Aber die frühen Menschen hatten möglicherweise einen anderen Trick, der ihnen einen Vorsprung gegenüber Neandertalern verschaffte: Romantik. Oder zumindest ein Hauch von Romantik. Diese vier Menschen wurden zusammen in einer Grabstätte gefunden, was selten ist, und die Stätte enthielt auch scheinbar absichtlich ausgewählte Gegenstände und Schmuck.

Diese Artefakte, so die Autoren der Studie, legen nahe, dass Regeln und Rituale entwickelt wurden, die den Partneraustausch zwischen Gruppen begleiteten – Zeremonien, die die Erfindung moderner Ehedienste hätten vorausahnen können.

Wenn Ihnen dieser Artikel gefallen hat, sehen Sie sich dieses Video über Inzest an Game of Thrones.


Verwandtschaft berechnen

In diploiden Organismen erhält jedes Kind die Hälfte seiner Gene von seiner Mutter und die andere Hälfte vom Vater3. Somit teilt jeder Elternteil die Hälfte seiner Allele mit einem Kind, und wir sagen, dass Eltern und Nachkommen durch ½ verwandt sind. Zwei beliebige Geschwister sind auch durch ½ verwandt. Jedes Geschwister erhält die Hälfte seiner Gene von jedem Elternteil. Infolgedessen konnten Geschwister keine Allele teilen (in dem unwahrscheinlichen Fall, dass jedes Kind die Hälfte der Gene von jedem Elternteil bekam, die das andere hatte), alle Allele (in dem unwahrscheinlichen Fall, dass beide Kinder die gleichen Gene von jedem erhielten .) Elternteil) oder irgendwo dazwischen. Der Durchschnitt ergibt (0+1)/2, also teilen sich Geschwister im Durchschnitt die Hälfte ihrer Allele und r = ½. Dieses Beispiel veranschaulicht den Punkt:

Dieser hypothetische diploide Organismus hat vier Chromosomen, R, S, T und U. Jeder Elternteil hat zwei Kopien jedes Chromosoms und jeder Gamet (Ei oder Sperma) trägt nur eine dieser Kopien. Ein Kind erhält die Hälfte seiner Chromosomen von jedem Gameten, also sind Eltern und Kind durch ½ verwandt. Da sich Chromosomen zufällig in Gameten aufteilen, kann der tatsächliche Anteil der Allele, die von zwei Geschwistern geteilt werden, variieren. In diesem Beispiel teilen sich A und C alle Allele, während B und D keines gemeinsam haben. A und B teilen ½ ihre Allele, ebenso wie B und C. A und D teilen nur ¼, ebenso wie C und D. Betrachtet man alle möglichen Kombinationen von Gameten, teilen Geschwister im Durchschnitt ½ ihrer Allele.

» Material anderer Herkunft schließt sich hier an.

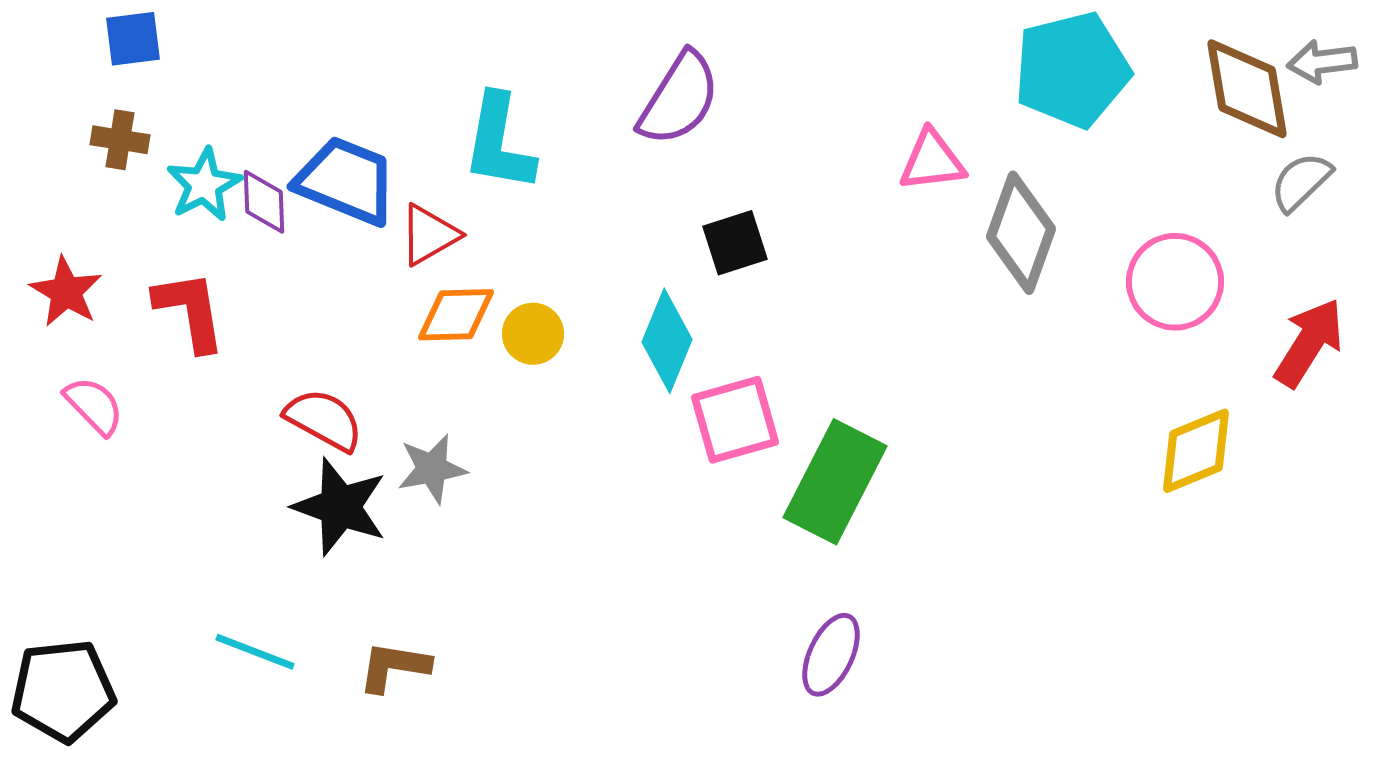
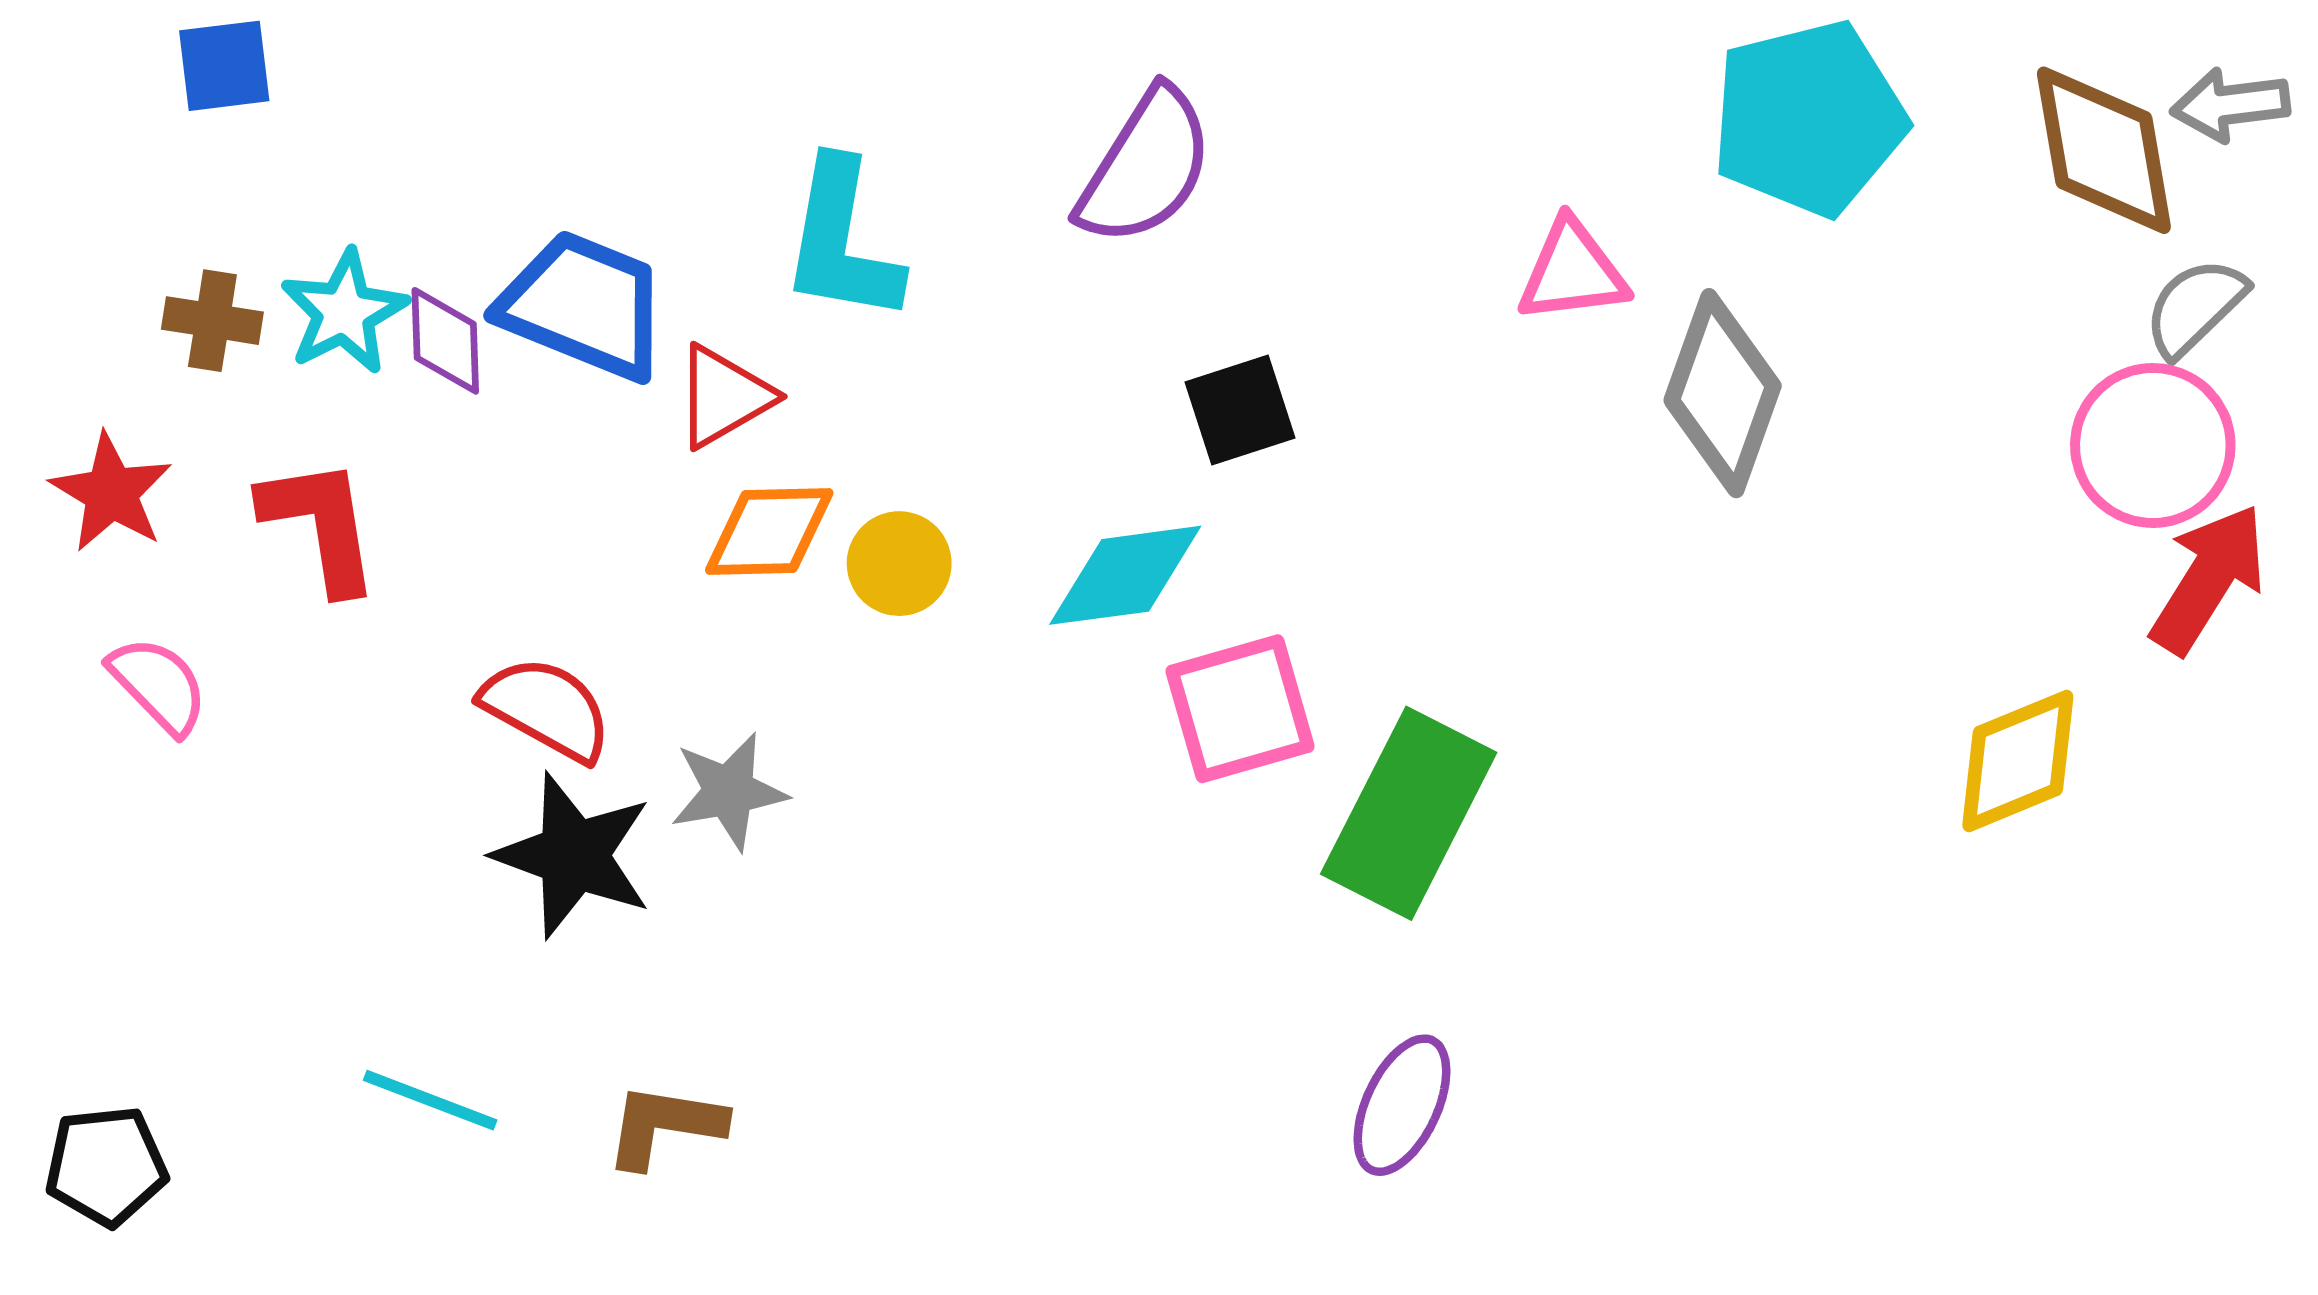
brown cross: (120, 140) -> (212, 321), moved
pink circle: (1175, 282) -> (2153, 445), moved
cyan diamond: (667, 341) -> (1125, 575), turned 60
black pentagon: (63, 691) -> (106, 1166), size x0.7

Da Eltern und Nachkommen mit ½ und Geschwister mit ½ verwandt sind, können wir die Verwandtschaft aller Familienmitglieder berechnen. Die Argumentation über Eltern und Kinder zeigt, dass Großeltern und Enkel durch ¼ verwandt sind, da ein Elternteil die Hälfte seiner Gene von diesem Großelternteil erhielt und dann die Hälfte dieser Gene an seine Kinder weitergab. Wir können dieser Argumentation auch folgen, um zu zeigen, dass Sie durch ¼ mit einem Onkel oder einer Tante verwandt sind. Ihre Eltern und ihre Geschwister teilen sich die Hälfte ihrer Allele, und die Hälfte dieser gemeinsamen Allele wurde von Ihren Eltern an Sie weitergegeben.

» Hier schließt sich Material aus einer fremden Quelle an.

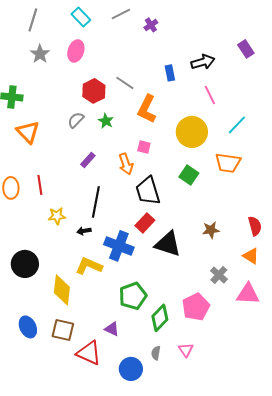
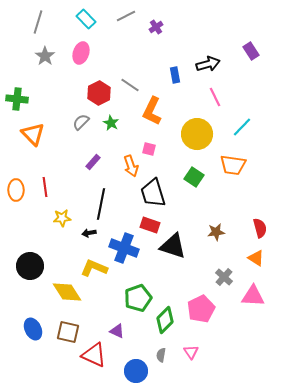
red rectangle: (145, 223) -> (150, 225), turned 66
yellow diamond: (62, 290) -> (67, 292), turned -40

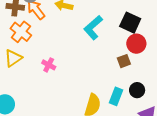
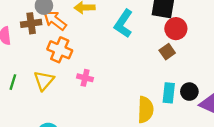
orange cross: (21, 32) -> (60, 50), moved
black circle: (137, 90) -> (189, 92), moved

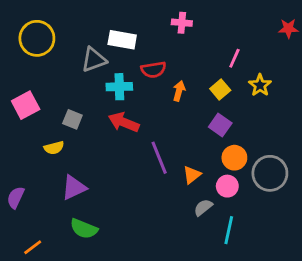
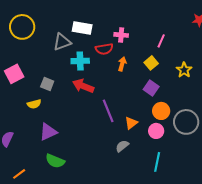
pink cross: (182, 23) -> (121, 35), moved
yellow star: (260, 85) -> (184, 70), moved
gray semicircle: (203, 207) -> (122, 146), moved

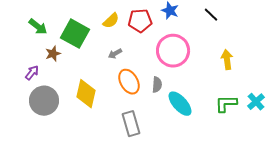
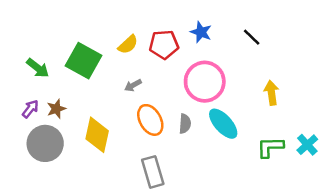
green arrow: (38, 27) -> (38, 68), moved
brown star: (53, 54) -> (56, 109), moved
cyan ellipse: (180, 104) -> (223, 124), moved

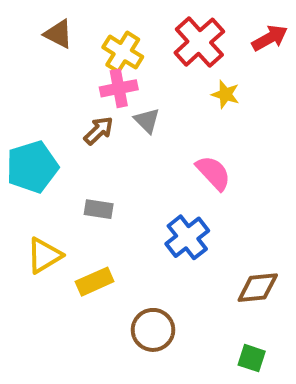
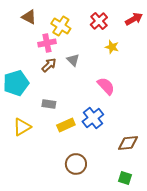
red cross: (199, 42) -> (99, 21), size x0.7
pink cross: (119, 88) -> (47, 43), moved
yellow rectangle: (95, 282) -> (66, 125), moved

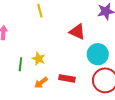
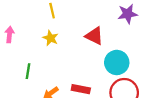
yellow star: (39, 59) -> (51, 38), moved

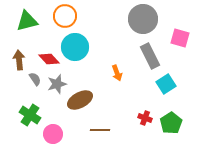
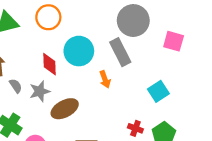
cyan circle: (75, 47) -> (79, 51), moved
gray rectangle: (150, 56) -> (120, 52), moved
red diamond: (49, 59) -> (49, 64), moved, turned 40

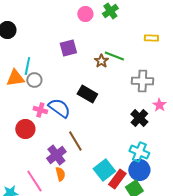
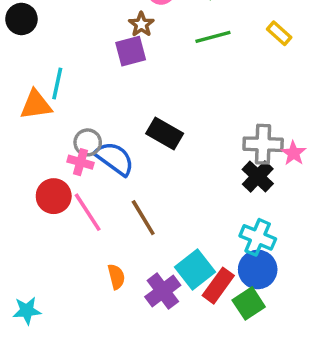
yellow rectangle: (151, 38) -> (279, 33), turned 40
green line: (114, 56) -> (213, 37), moved, turned -36
brown star: (101, 61) -> (141, 24), moved
gray circle: (34, 80) -> (88, 142), moved
gray cross: (142, 81) -> (263, 144), moved
purple cross: (56, 155) -> (163, 291), moved
pink line: (34, 181) -> (88, 212), moved

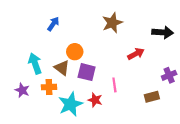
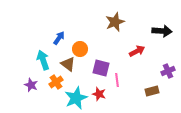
blue arrow: (53, 24) -> (59, 38), moved
purple square: (87, 72) -> (101, 68), moved
orange cross: (49, 87) -> (56, 82), turned -32

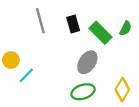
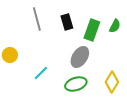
green rectangle: (100, 33) -> (92, 30), turned 65
cyan line: (26, 75) -> (41, 73), moved

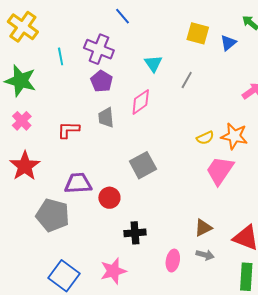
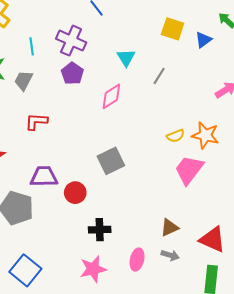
gray trapezoid: (106, 117) -> (24, 80), moved, turned 30
pink star: (113, 271) -> (93, 269), moved

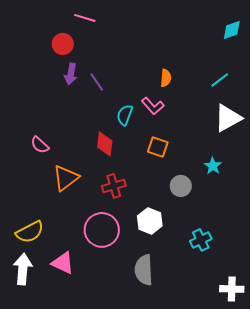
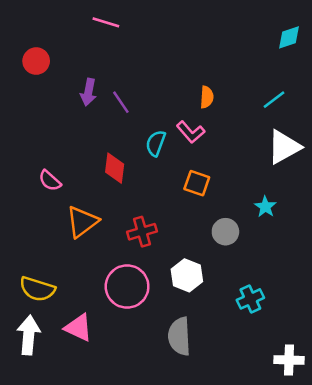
red circle: (63, 44) -> (36, 61), moved
red diamond: (105, 144) -> (115, 168), moved
yellow semicircle: (30, 232) -> (37, 289), turned 44

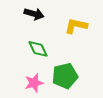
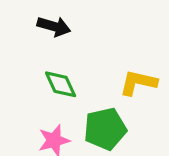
yellow L-shape: (76, 26) -> (138, 83), moved

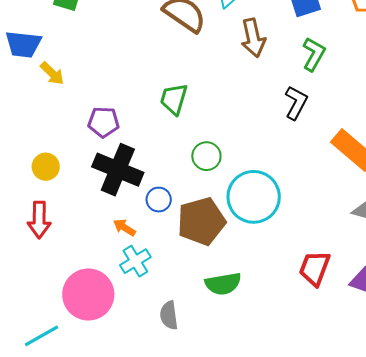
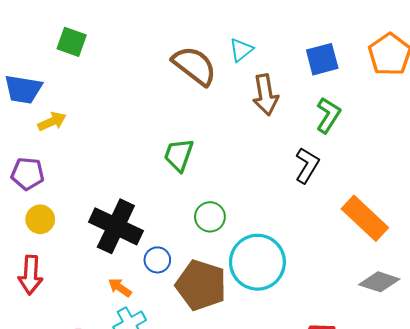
yellow arrow: (52, 73) -> (52, 122), turned -72
purple pentagon: (103, 122) -> (28, 174), moved
brown pentagon: (201, 221) -> (201, 285), turned 30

Wenn es kompliziert erscheint, Gene von einer Generation zur nächsten zu verfolgen, gibt es eine einfache grafische Möglichkeit, dasselbe zu erreichen, indem man sich einen Stammbaum ansieht. Zeichnen Sie den Baum wie im Beispiel unten. Markieren Sie dann den kürzesten Weg zwischen zwei Familienmitgliedern und zählen Sie die Schritte zwischen ihnen. Jeder Schritt über Generationen hinweg (von den Eltern zum Kind) oder zwischen Geschwistern zählt als ein Schritt. Sobald Sie diese Anzahl von Schritten (n) haben, ist r = ½ n oder ½ mit sich selbst n-mal multipliziert.

Familienstammbaum: A ist ein Elternteil von B und C, B ist ein Elternteil von D und E und so weiter. Wenn es mehr gibt, werden nur zwei Geschwister pro Generation angezeigt, sie sind alle gleich viel miteinander verwandt. Durchgezogene Linien verbinden Eltern und Kinder, gestrichelte Linien verbinden Geschwister.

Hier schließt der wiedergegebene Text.